Oregon, conversely, has had a land-use framework since the passage of Senate Bill 100 in 1973. The bill established urban growth boundaries designed to protect agricultural lands from unregulated city sprawl. The system is recognized as one of the strongest in the nation by the American Farmland Trust, which works to protect farmland.

“Basically, (in Oregon) it’s really hard outside of an urban growth boundary to do anything with your land that’s not agriculture-related,” said Daniel Bigelow, a professor of applied economics at Oregon State University.

Flick said he and his wife looked for land in Idaho’s border counties, including Canyon, Payette and Washington, but ultimately felt more protected by Oregon’s regulations. He said he was able to buy higher-quality ground in Malheur County for prices 30% to 40% lower than those in Idaho’s border counties.

As a smaller farmer with one employee, the estate tax and higher labor costs weren’t factors in his decision, he said.

“I haven’t gotten far enough to think about whether or not I’ll be crushed by an estate tax — I’m just trying to make sure I can, you know, have an estate,” he said.

Oregon’s land-use laws also likely keep agricultural land values lower compared to Idaho’s, which are in closer proximity to urban areas, said Bigelow.

“To give credit where it’s due, as a landowner I don’t like it, but as a farmer I do,” Myers said. “Oregon — their ag land protection law is what Idaho needs. It’s not perfect, there’s problems with Oregon’s law, but at least there’s a law.”

Prices appear to be on the rise for Eastern Oregon farmland. An August 2024 land values report from AgWest Farm Credit indicated “upward pressures” from Idaho buyers in the region, while Flick said the land adjacent to his farm had doubled in value since he moved to Oregon.

Advent of ‘Greater Idaho’ 

Some Oregonians say they would rather move Idaho’s border.
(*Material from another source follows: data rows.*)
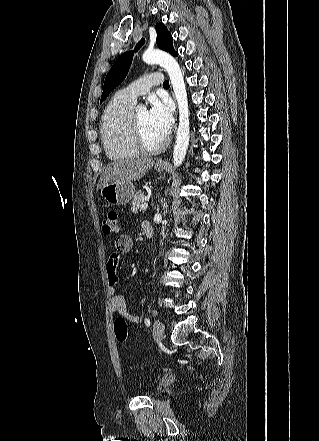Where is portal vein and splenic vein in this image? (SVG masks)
I'll list each match as a JSON object with an SVG mask.
<instances>
[{"mask_svg":"<svg viewBox=\"0 0 319 441\" xmlns=\"http://www.w3.org/2000/svg\"><path fill=\"white\" fill-rule=\"evenodd\" d=\"M147 207H148V203H147V202H146V203H143V204L141 205V210H145Z\"/></svg>","mask_w":319,"mask_h":441,"instance_id":"portal-vein-and-splenic-vein-1","label":"portal vein and splenic vein"}]
</instances>
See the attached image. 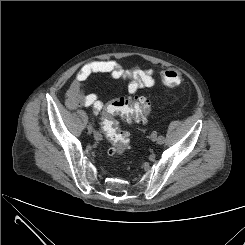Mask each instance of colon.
I'll return each instance as SVG.
<instances>
[{
    "label": "colon",
    "instance_id": "obj_1",
    "mask_svg": "<svg viewBox=\"0 0 245 245\" xmlns=\"http://www.w3.org/2000/svg\"><path fill=\"white\" fill-rule=\"evenodd\" d=\"M163 82L170 87H175L183 82L182 74L175 69H168L162 74ZM150 113V101L145 96L121 97L105 108L102 116V128L110 141L108 154L121 156L130 147V139L126 132L119 127L117 117L128 123H143Z\"/></svg>",
    "mask_w": 245,
    "mask_h": 245
}]
</instances>
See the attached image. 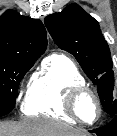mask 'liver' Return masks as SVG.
<instances>
[{
    "instance_id": "1",
    "label": "liver",
    "mask_w": 117,
    "mask_h": 136,
    "mask_svg": "<svg viewBox=\"0 0 117 136\" xmlns=\"http://www.w3.org/2000/svg\"><path fill=\"white\" fill-rule=\"evenodd\" d=\"M0 136H89L80 129L51 120L25 119L0 123Z\"/></svg>"
}]
</instances>
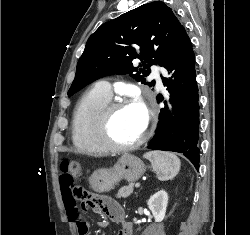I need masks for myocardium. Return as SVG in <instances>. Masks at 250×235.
I'll list each match as a JSON object with an SVG mask.
<instances>
[{"mask_svg":"<svg viewBox=\"0 0 250 235\" xmlns=\"http://www.w3.org/2000/svg\"><path fill=\"white\" fill-rule=\"evenodd\" d=\"M132 106V104L127 100H114L108 102L102 110L99 112L96 125H95V135L98 142L104 146L108 151L113 152H125L133 150L139 147L146 139L147 132L146 128L143 129L141 135L133 142L127 144L116 143L110 136V123L113 115L119 109ZM149 120V115L147 121Z\"/></svg>","mask_w":250,"mask_h":235,"instance_id":"f54148a6","label":"myocardium"}]
</instances>
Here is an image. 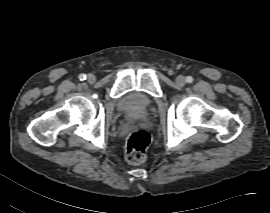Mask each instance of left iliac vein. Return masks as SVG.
I'll return each mask as SVG.
<instances>
[{"label": "left iliac vein", "instance_id": "obj_1", "mask_svg": "<svg viewBox=\"0 0 270 213\" xmlns=\"http://www.w3.org/2000/svg\"><path fill=\"white\" fill-rule=\"evenodd\" d=\"M176 83L179 86H183L185 84V78L182 75L178 76L176 78Z\"/></svg>", "mask_w": 270, "mask_h": 213}]
</instances>
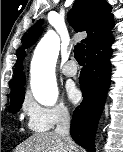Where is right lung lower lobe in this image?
Returning <instances> with one entry per match:
<instances>
[{
  "label": "right lung lower lobe",
  "mask_w": 123,
  "mask_h": 152,
  "mask_svg": "<svg viewBox=\"0 0 123 152\" xmlns=\"http://www.w3.org/2000/svg\"><path fill=\"white\" fill-rule=\"evenodd\" d=\"M110 37L86 53L85 70L80 75L83 101L75 109L70 133L73 140L89 152L94 151V138L110 85Z\"/></svg>",
  "instance_id": "98d812e1"
}]
</instances>
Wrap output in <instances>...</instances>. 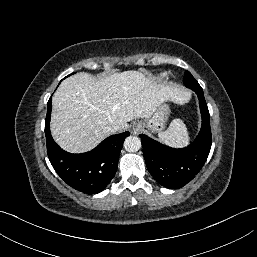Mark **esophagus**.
<instances>
[{"instance_id": "esophagus-1", "label": "esophagus", "mask_w": 257, "mask_h": 257, "mask_svg": "<svg viewBox=\"0 0 257 257\" xmlns=\"http://www.w3.org/2000/svg\"><path fill=\"white\" fill-rule=\"evenodd\" d=\"M141 130V126L139 124H134L131 128L132 134L136 135Z\"/></svg>"}]
</instances>
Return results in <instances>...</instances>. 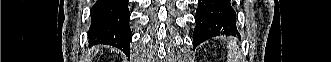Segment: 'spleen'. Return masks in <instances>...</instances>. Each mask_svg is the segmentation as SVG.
<instances>
[{
	"label": "spleen",
	"mask_w": 331,
	"mask_h": 62,
	"mask_svg": "<svg viewBox=\"0 0 331 62\" xmlns=\"http://www.w3.org/2000/svg\"><path fill=\"white\" fill-rule=\"evenodd\" d=\"M239 60H241V51L237 41L231 39L228 42V62H240Z\"/></svg>",
	"instance_id": "spleen-1"
}]
</instances>
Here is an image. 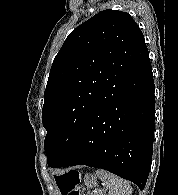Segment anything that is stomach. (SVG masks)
I'll return each mask as SVG.
<instances>
[{
  "label": "stomach",
  "instance_id": "obj_1",
  "mask_svg": "<svg viewBox=\"0 0 178 195\" xmlns=\"http://www.w3.org/2000/svg\"><path fill=\"white\" fill-rule=\"evenodd\" d=\"M84 184L88 190L93 189L97 185V179L94 175H85ZM92 195V194H91Z\"/></svg>",
  "mask_w": 178,
  "mask_h": 195
}]
</instances>
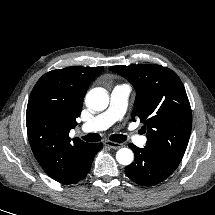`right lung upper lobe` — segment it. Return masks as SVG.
I'll return each instance as SVG.
<instances>
[{"label":"right lung upper lobe","mask_w":215,"mask_h":215,"mask_svg":"<svg viewBox=\"0 0 215 215\" xmlns=\"http://www.w3.org/2000/svg\"><path fill=\"white\" fill-rule=\"evenodd\" d=\"M103 67L72 66L44 74L34 86L27 105L26 125L32 151L54 180L71 184L92 143L71 139L90 82Z\"/></svg>","instance_id":"obj_1"}]
</instances>
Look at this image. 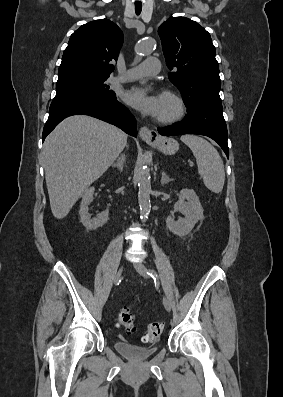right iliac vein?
<instances>
[{"label":"right iliac vein","instance_id":"1","mask_svg":"<svg viewBox=\"0 0 283 397\" xmlns=\"http://www.w3.org/2000/svg\"><path fill=\"white\" fill-rule=\"evenodd\" d=\"M122 272H123V266H121V267L119 268V270L117 271V273H116V275H115V277H114V279H113V282H114V283H116V282H118V281L120 280V278H121V276H122Z\"/></svg>","mask_w":283,"mask_h":397}]
</instances>
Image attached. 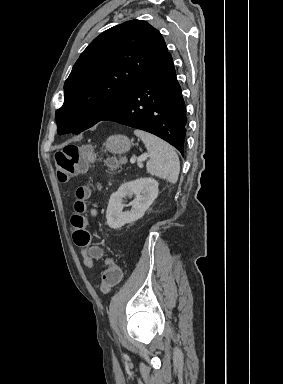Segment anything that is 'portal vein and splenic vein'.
<instances>
[{
  "label": "portal vein and splenic vein",
  "mask_w": 283,
  "mask_h": 384,
  "mask_svg": "<svg viewBox=\"0 0 283 384\" xmlns=\"http://www.w3.org/2000/svg\"><path fill=\"white\" fill-rule=\"evenodd\" d=\"M152 156H153V154H142V156H140V158H137L139 168H143V164H141V162H145V160H147V158H152ZM130 162H131V164H135V158H131Z\"/></svg>",
  "instance_id": "portal-vein-and-splenic-vein-1"
}]
</instances>
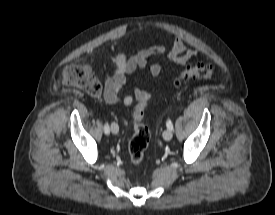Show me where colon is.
<instances>
[{
  "instance_id": "obj_1",
  "label": "colon",
  "mask_w": 275,
  "mask_h": 215,
  "mask_svg": "<svg viewBox=\"0 0 275 215\" xmlns=\"http://www.w3.org/2000/svg\"><path fill=\"white\" fill-rule=\"evenodd\" d=\"M215 74V67L209 63H198L182 70L174 79L175 85H181L191 79H209ZM64 82L77 87L90 96L101 93V84L87 65H70L64 73ZM148 100L140 101L134 111V135L129 143V158L133 165L142 162L150 140V132L142 123Z\"/></svg>"
}]
</instances>
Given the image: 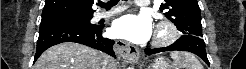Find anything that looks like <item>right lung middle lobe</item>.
Segmentation results:
<instances>
[{
  "label": "right lung middle lobe",
  "mask_w": 246,
  "mask_h": 69,
  "mask_svg": "<svg viewBox=\"0 0 246 69\" xmlns=\"http://www.w3.org/2000/svg\"><path fill=\"white\" fill-rule=\"evenodd\" d=\"M93 14H59L52 16L42 17L41 24L50 22H61V23H80L92 25L90 20Z\"/></svg>",
  "instance_id": "right-lung-middle-lobe-1"
}]
</instances>
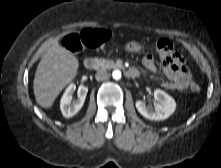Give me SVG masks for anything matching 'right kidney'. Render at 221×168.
I'll return each mask as SVG.
<instances>
[{
    "label": "right kidney",
    "mask_w": 221,
    "mask_h": 168,
    "mask_svg": "<svg viewBox=\"0 0 221 168\" xmlns=\"http://www.w3.org/2000/svg\"><path fill=\"white\" fill-rule=\"evenodd\" d=\"M75 89V84H70L61 98L60 108L63 116L66 118L73 117L79 112L88 93L87 87H80L77 91L78 98L76 100H72Z\"/></svg>",
    "instance_id": "right-kidney-1"
}]
</instances>
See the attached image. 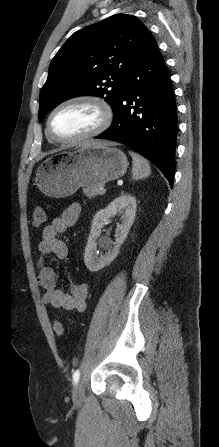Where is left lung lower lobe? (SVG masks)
Here are the masks:
<instances>
[{
	"instance_id": "0a47b994",
	"label": "left lung lower lobe",
	"mask_w": 219,
	"mask_h": 447,
	"mask_svg": "<svg viewBox=\"0 0 219 447\" xmlns=\"http://www.w3.org/2000/svg\"><path fill=\"white\" fill-rule=\"evenodd\" d=\"M177 131L170 75L151 37L127 75L112 125L95 138L132 148L150 160L172 188Z\"/></svg>"
}]
</instances>
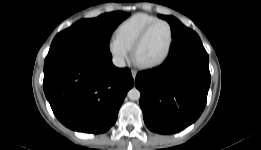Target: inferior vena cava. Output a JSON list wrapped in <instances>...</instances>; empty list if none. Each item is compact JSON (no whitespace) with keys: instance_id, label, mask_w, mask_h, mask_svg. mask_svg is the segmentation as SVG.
<instances>
[{"instance_id":"602c4592","label":"inferior vena cava","mask_w":261,"mask_h":150,"mask_svg":"<svg viewBox=\"0 0 261 150\" xmlns=\"http://www.w3.org/2000/svg\"><path fill=\"white\" fill-rule=\"evenodd\" d=\"M113 64L116 66V67H120V68H123L126 66L125 64V60L122 58V57H113Z\"/></svg>"}]
</instances>
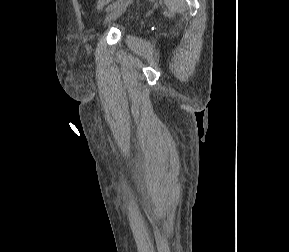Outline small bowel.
Returning <instances> with one entry per match:
<instances>
[{"instance_id":"obj_1","label":"small bowel","mask_w":289,"mask_h":252,"mask_svg":"<svg viewBox=\"0 0 289 252\" xmlns=\"http://www.w3.org/2000/svg\"><path fill=\"white\" fill-rule=\"evenodd\" d=\"M112 0H95V8L100 10L110 4Z\"/></svg>"}]
</instances>
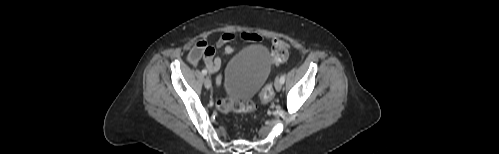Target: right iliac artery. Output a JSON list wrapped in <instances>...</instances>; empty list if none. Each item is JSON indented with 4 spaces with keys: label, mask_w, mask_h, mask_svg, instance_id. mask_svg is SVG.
Instances as JSON below:
<instances>
[{
    "label": "right iliac artery",
    "mask_w": 499,
    "mask_h": 154,
    "mask_svg": "<svg viewBox=\"0 0 499 154\" xmlns=\"http://www.w3.org/2000/svg\"><path fill=\"white\" fill-rule=\"evenodd\" d=\"M202 74H203V75H206V74H207V70L203 69V70H202Z\"/></svg>",
    "instance_id": "82829eb1"
}]
</instances>
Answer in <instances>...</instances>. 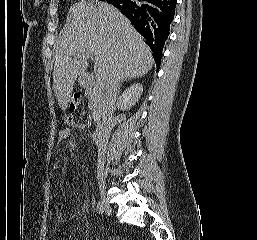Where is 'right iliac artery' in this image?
I'll return each instance as SVG.
<instances>
[{"mask_svg": "<svg viewBox=\"0 0 257 240\" xmlns=\"http://www.w3.org/2000/svg\"><path fill=\"white\" fill-rule=\"evenodd\" d=\"M96 210L99 214H102L104 209H103V206H102V203L99 201L97 206H96Z\"/></svg>", "mask_w": 257, "mask_h": 240, "instance_id": "1", "label": "right iliac artery"}]
</instances>
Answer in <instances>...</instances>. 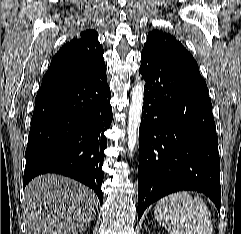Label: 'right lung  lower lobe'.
I'll use <instances>...</instances> for the list:
<instances>
[{"label":"right lung lower lobe","instance_id":"1","mask_svg":"<svg viewBox=\"0 0 241 234\" xmlns=\"http://www.w3.org/2000/svg\"><path fill=\"white\" fill-rule=\"evenodd\" d=\"M106 69L74 85L39 92L25 153L23 187L44 173H58L94 190L103 202L102 165L112 122Z\"/></svg>","mask_w":241,"mask_h":234}]
</instances>
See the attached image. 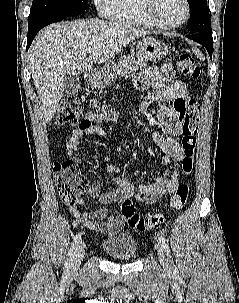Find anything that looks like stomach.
<instances>
[{"instance_id": "1", "label": "stomach", "mask_w": 239, "mask_h": 303, "mask_svg": "<svg viewBox=\"0 0 239 303\" xmlns=\"http://www.w3.org/2000/svg\"><path fill=\"white\" fill-rule=\"evenodd\" d=\"M136 54L145 60L157 61L168 54V46L160 40L153 37L144 36L136 47ZM112 68L104 66L96 71L90 78V83L94 86L102 87L115 79Z\"/></svg>"}]
</instances>
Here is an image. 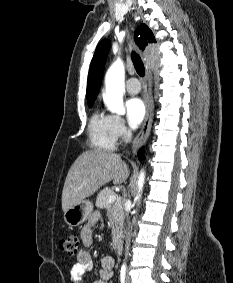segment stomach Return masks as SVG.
<instances>
[{"label": "stomach", "instance_id": "0dacf381", "mask_svg": "<svg viewBox=\"0 0 233 283\" xmlns=\"http://www.w3.org/2000/svg\"><path fill=\"white\" fill-rule=\"evenodd\" d=\"M92 211L93 204L88 200H83L64 212V220L69 226L76 227L85 222Z\"/></svg>", "mask_w": 233, "mask_h": 283}]
</instances>
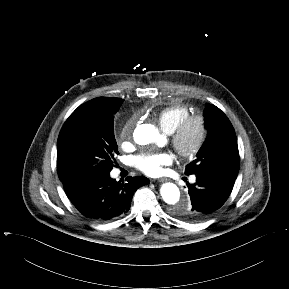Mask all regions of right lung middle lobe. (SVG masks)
I'll return each instance as SVG.
<instances>
[{
  "label": "right lung middle lobe",
  "mask_w": 289,
  "mask_h": 289,
  "mask_svg": "<svg viewBox=\"0 0 289 289\" xmlns=\"http://www.w3.org/2000/svg\"><path fill=\"white\" fill-rule=\"evenodd\" d=\"M120 98L99 97L79 106L64 123L57 141V166L62 183L109 175L119 154L114 116Z\"/></svg>",
  "instance_id": "obj_1"
}]
</instances>
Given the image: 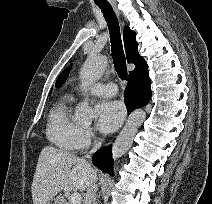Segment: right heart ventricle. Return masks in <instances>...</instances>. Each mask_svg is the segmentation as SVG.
<instances>
[{
	"label": "right heart ventricle",
	"instance_id": "1",
	"mask_svg": "<svg viewBox=\"0 0 212 204\" xmlns=\"http://www.w3.org/2000/svg\"><path fill=\"white\" fill-rule=\"evenodd\" d=\"M81 128L72 115L71 98L64 97L53 106L49 113L46 136L58 148L75 151Z\"/></svg>",
	"mask_w": 212,
	"mask_h": 204
}]
</instances>
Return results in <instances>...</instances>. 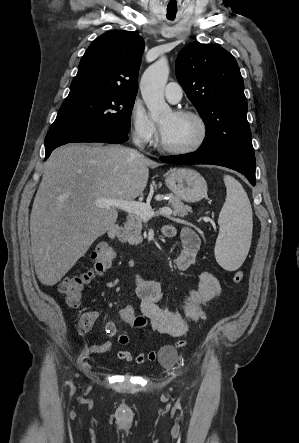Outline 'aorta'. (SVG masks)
<instances>
[{
  "instance_id": "aorta-1",
  "label": "aorta",
  "mask_w": 299,
  "mask_h": 443,
  "mask_svg": "<svg viewBox=\"0 0 299 443\" xmlns=\"http://www.w3.org/2000/svg\"><path fill=\"white\" fill-rule=\"evenodd\" d=\"M168 76V61L165 57H161L144 72L141 78L142 98L153 120H159L171 114V108L164 99V87Z\"/></svg>"
}]
</instances>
Since 2020, Malheur and 12 other eastern Oregon counties have voted in support of the Greater Idaho movement, which seeks to move Idaho’s borders to encompass much of the eastern half of Oregon.

Supporters of the movement see Idaho as a better match for the region than the progressive policies produced west of the Cascade Range.

“I think most people here align, in many ways, with the political environment in Idaho, much more so than they do in Oregon,” said Myers.

Any change of the border would be a drawn-out, constitutionally complicated process, requiring support from the Oregon and Idaho legislatures, as well as Congress. Given the obvious political divides, such a step appears unlikely, even to those sympathetic to the movement.

“I have other things to do with my time than spend it on something that absolutely will never happen,” said Findley, the state senator.

Little, the Idaho governor, said he supports discussions of the Greater Idaho movement, which several Idaho legislators have proposed.

But he felt any proposal was unlikely to pass the Democratic-controlled Oregon Legislature, much less Congress, due to the electoral advantages it would give the Republican Party.

“Quite a few Oregon ranchers, some are in Idaho, they’re great friends and neighbors of mine, so I’m very sympathetic,” said Little, himself a rancher. “It doesn’t mean that an operator that thinks they’re stuck in Oregon can’t do some of their commerce in Idaho.”

Leaders of the Greater Idaho movement have requested a discussion with Kotek, Oregon’s governor, though she has given no indication she intends to meet.

“I know there’s a lot of folks who are interested in the actual measure and the path there, but I want to make sure these are constructive conversations,” said Kotek, a Democrat. “I want people to believe in Oregon, stay in Oregon, but I also want their grievances and concerns to be heard and addressed.”

Skeen, the onion farmer, said he’d love for the border to be moved, so he doesn’t have to. But he recognizes it’s unlikely.

“I have got to die in Idaho,” said Skeen. “And it’s a shame.”